Is it ever right for a doctor to lie to their patients? In the nineteenth century, US president Thomas Jefferson wasn’t so sure. On the one hand, he knew that it was morally ambiguous for a trusted doctor to deceive a patient. But on the other hand, Jefferson believed that placebos can do patients a world of good. Two hundred years later, science is beginning to understand that Jefferson might have been right.
A placebo is a dummy medication that contains no active ingredients. This means it has no physiological benefits or disadvantages for the person taking it.
Some of the first modern evidence of the benefits of placebos was collected by a military doctor during World War One. Henry Beecher was an anesthetist whose job was to treat Allied soldiers in France and Italy. These soldiers had come straight from the battlefield, and their wounds were often horrific and deeply painful. Worse still, the pain-killing drug morphine was in short supply, and Beecher was sometimes faced with the awful prospect of operating on these men without any anesthetic.
But during the course of his work, Beecher realized something remarkable. Oftentimes, a wounded soldier’s pain could be effectively treated with a simple saline solution. As long as the man believed that he was being injected with morphine, he would respond almost exactly as though he had been given the real drug. In fact, Beecher estimated that his placebo saline solution was about 90 percent as effective as morphine itself. It was so effective that it reduced the chance of the patient going into cardiac arrest while they were being operated on, which was a major risk during surgery without anesthesia.
Since Beecher’s pioneering discovery, placebos have been shown over and over again to have powerful effects. Consider recent evidence from people with Parkinson’s disease. Many of its symptoms, such as shaking limbs, are caused by a lack of dopamine in the brain. With this in mind, existing medications boost dopamine levels, which provides relief. Remarkably, though, when people with Parkinsons are given placebo drugs, their symptoms can improve by up to 30 percent.
How can we explain this? It may all come down to the patient’s expectations. Experts now believe that our brains act as the body’s internal pharmacy. When you expect to receive a benefit from a medication, your brain opens up its pharmacy, and releases biochemical substances that affect your body much in the way the real drug would. So in the case of the Parkinson’s placebo, the patient’s brain may have released more of its own dopamine or a dopamine-like substance.

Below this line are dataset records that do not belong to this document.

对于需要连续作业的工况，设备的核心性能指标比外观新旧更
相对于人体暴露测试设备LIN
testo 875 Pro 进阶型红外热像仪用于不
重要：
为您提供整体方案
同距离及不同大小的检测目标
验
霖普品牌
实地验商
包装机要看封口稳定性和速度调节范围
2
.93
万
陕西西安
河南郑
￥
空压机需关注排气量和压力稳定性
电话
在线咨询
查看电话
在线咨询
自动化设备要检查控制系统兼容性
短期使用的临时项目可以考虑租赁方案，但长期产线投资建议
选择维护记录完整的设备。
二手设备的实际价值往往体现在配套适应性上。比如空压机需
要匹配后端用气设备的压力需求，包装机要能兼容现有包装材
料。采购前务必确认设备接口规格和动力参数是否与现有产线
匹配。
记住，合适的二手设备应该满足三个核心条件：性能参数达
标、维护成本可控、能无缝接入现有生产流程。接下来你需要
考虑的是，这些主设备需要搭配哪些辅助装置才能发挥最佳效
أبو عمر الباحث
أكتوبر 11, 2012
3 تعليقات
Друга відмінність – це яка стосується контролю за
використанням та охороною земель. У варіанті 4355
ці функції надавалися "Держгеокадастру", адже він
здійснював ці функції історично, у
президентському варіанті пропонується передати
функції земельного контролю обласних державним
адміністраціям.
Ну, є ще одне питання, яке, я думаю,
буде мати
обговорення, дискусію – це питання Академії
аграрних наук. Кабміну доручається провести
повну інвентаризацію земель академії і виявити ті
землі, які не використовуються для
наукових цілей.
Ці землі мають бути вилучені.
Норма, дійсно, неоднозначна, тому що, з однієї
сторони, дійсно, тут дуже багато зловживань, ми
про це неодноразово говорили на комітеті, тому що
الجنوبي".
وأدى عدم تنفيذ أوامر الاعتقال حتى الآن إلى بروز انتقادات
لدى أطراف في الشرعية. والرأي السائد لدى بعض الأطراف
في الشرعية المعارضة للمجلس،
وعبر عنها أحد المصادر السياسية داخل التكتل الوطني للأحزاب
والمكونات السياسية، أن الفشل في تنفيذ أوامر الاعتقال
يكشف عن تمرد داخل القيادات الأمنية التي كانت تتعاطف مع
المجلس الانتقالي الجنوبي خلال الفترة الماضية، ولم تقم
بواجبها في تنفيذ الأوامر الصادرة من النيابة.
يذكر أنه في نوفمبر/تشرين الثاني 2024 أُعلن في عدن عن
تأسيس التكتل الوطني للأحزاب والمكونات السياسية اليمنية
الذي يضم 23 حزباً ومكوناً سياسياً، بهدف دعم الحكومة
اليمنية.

Evidence for the pharmacy theory comes from a study that looked into placebo painkillers. The researchers believed that receiving a morphine placebo would stimulate patients’ brains into creating their own natural painkillers, known as opioids. To test this theory, the patients were also given another substance at the same time as the placebo. This substance was called naloxone; it effectively blocks opioid receptors in the brain. The researchers found that the naloxone stopped the placebo from working, just as they would have expected if they had administered it alongside actual morphine. This suggests that the placebo morphine really was stimulating the brain to produce its own opioids.
Interestingly, though, not all placebos have the same effect on us. Again, it comes down to our expectations. Studies have found that larger placebo pills produce a more beneficial effect than smaller ones. Similarly, placebos in the form of injections are then even more beneficial than pills. Finally, the biggest placebo effect is seen after surgery. So the greater expectations we have for the procedure, be it in the form of pills or surgery, the more placebo power we pump into ourselves.
With all this in mind, let’s return to that very first question that Thomas Jefferson grappled with. Is it ever right for doctors to deceive their patients? While we don’t have a clear answer, one thing is for sure. When we expect placebos to deliver powerful results, they tend to do just that.
Having learned this, how can you now apply this knowledge to your own health? First off, when you start taking medication, try to visualize the positive effects it could have on your body. Doing so could help these positive effects become a reality. Second, when you’re prescribed a drug, take the time to ask your physician exactly how it works to help your body. Just knowing this information may help in enhancing the effects of the drug. Finally, your expectations will receive a boost if you can talk to other patients who have used the same medication and found it effective. Simply knowing that it worked for other people may enhance the chances that it will bring benefits to you, too.
In extreme cases, negative expectations can kill you.
After discussing the positive effects expectations can have on our minds, it’s only fair to also lay out the risks of negative expectations. Let’s start with the opposite of a placebo. A nocebo. Placebo in Latin translates as “I shall please,” whereas nocebo means “I shall harm.” Just as our expectations can turn saline solution into morphine, they can also transform nocebos, harmless things, into deadly weapons.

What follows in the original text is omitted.